━━━ EXCERPTED RECORDS ━━━
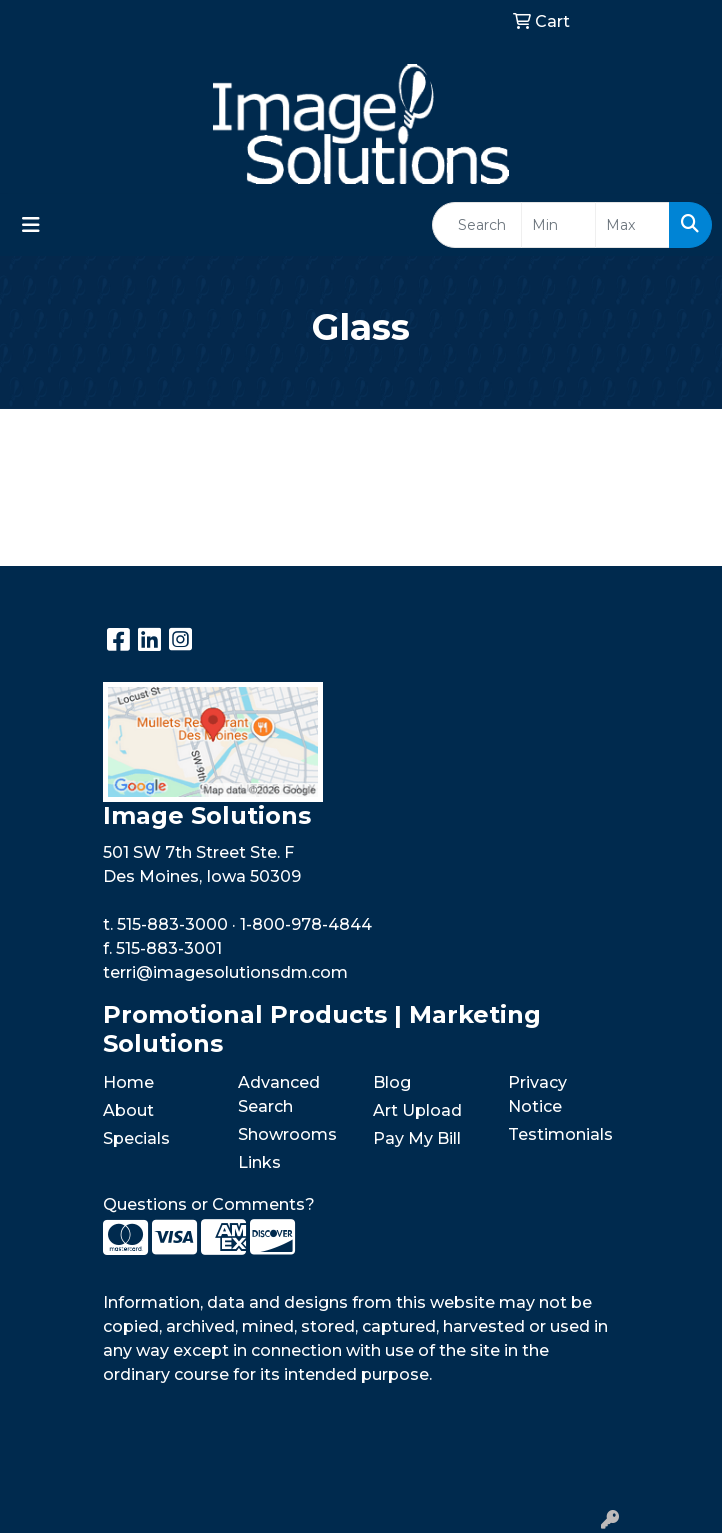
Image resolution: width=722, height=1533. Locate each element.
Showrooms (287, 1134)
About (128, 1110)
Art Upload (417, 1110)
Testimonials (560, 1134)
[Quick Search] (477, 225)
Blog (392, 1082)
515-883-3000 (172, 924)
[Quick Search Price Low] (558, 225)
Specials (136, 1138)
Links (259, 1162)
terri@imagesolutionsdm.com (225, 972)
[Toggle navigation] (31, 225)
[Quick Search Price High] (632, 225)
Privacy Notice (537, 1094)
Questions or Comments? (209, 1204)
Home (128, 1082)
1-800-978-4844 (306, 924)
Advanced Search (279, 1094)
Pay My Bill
━━━
• _EXERCISE DETAILS_
Your answer must be an exact reproduction of all entries, containing no pictures.

• _OUTPUT OF THE TASK_
Image resolution: width=722, height=1533. Locate each element.
Showrooms (287, 1134)
About (128, 1110)
Art Upload (417, 1110)
Testimonials (560, 1134)
[Quick Search] (477, 225)
Blog (392, 1082)
515-883-3000 (172, 924)
[Quick Search Price Low] (558, 225)
Specials (136, 1138)
Links (259, 1162)
terri@imagesolutionsdm.com (225, 972)
[Toggle navigation] (31, 225)
[Quick Search Price High] (632, 225)
Privacy Notice (537, 1094)
Questions or Comments? (209, 1204)
Home (128, 1082)
1-800-978-4844 (306, 924)
Advanced Search (279, 1094)
Pay My Bill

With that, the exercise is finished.